Data listing:
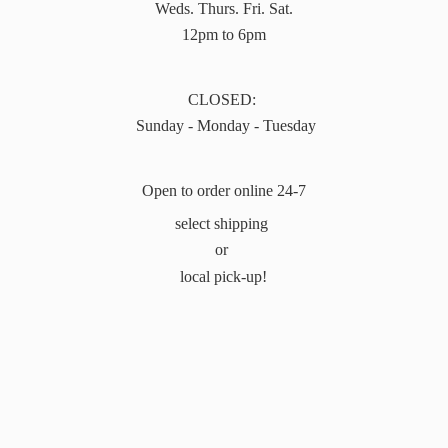
Weds. Thurs. Fri. Sat.
12pm to 6pm
CLOSED:
Sunday - Monday - Tuesday
Open to order online 24-7
select shipping
or
local pick-up!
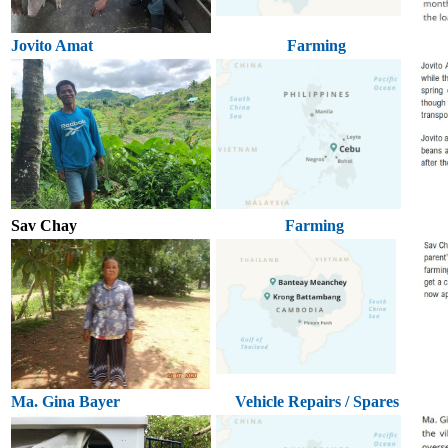
Jovito Amat
Farming
Sav Chay
Farming
Ma. Gina Bayer
Vehicle Repairs / Spares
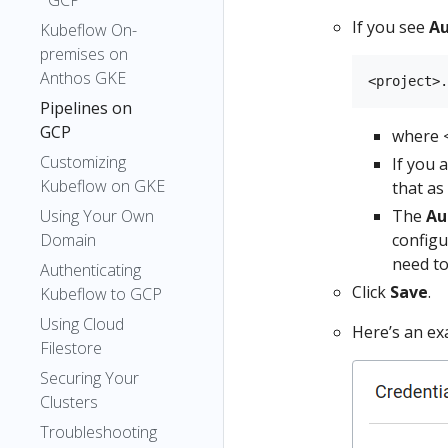
GCP
If you see
Au
Kubeflow On-
premises on
Anthos GKE
Pipelines on
GCP
where <
Customizing
If you 
Kubeflow on GKE
that as
Using Your Own
The
Au
Domain
configu
need to
Authenticating
Click
Save
.
Kubeflow to GCP
Using Cloud
Here’s an ex
Filestore
Securing Your
Clusters
Troubleshooting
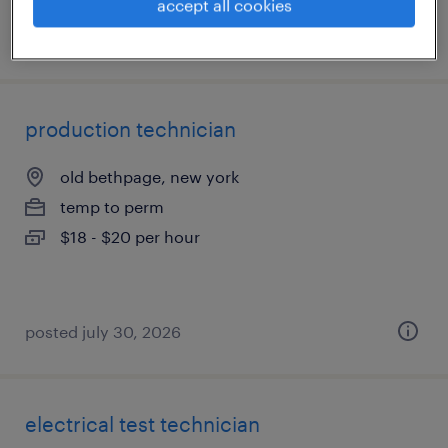
accept all cookies
posted july 31, 2026
production technician
old bethpage, new york
temp to perm
$18 - $20 per hour
posted july 30, 2026
electrical test technician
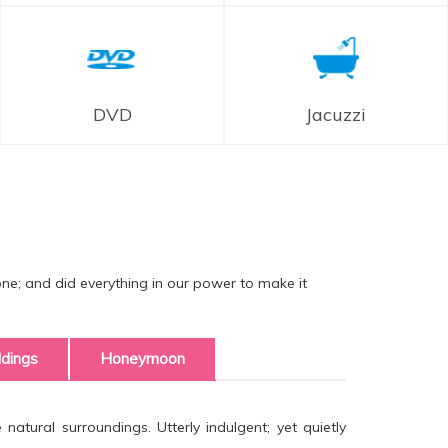
DVD
Jacuzzi
one; and did everything in our power to make it
dings
Honeymoon
atural surroundings. Utterly indulgent; yet quietly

What to produce:
Every line of the entries above that contains the word "Kubeflow" must be tallied, and the number alone reported.

Solution for this exercise:
3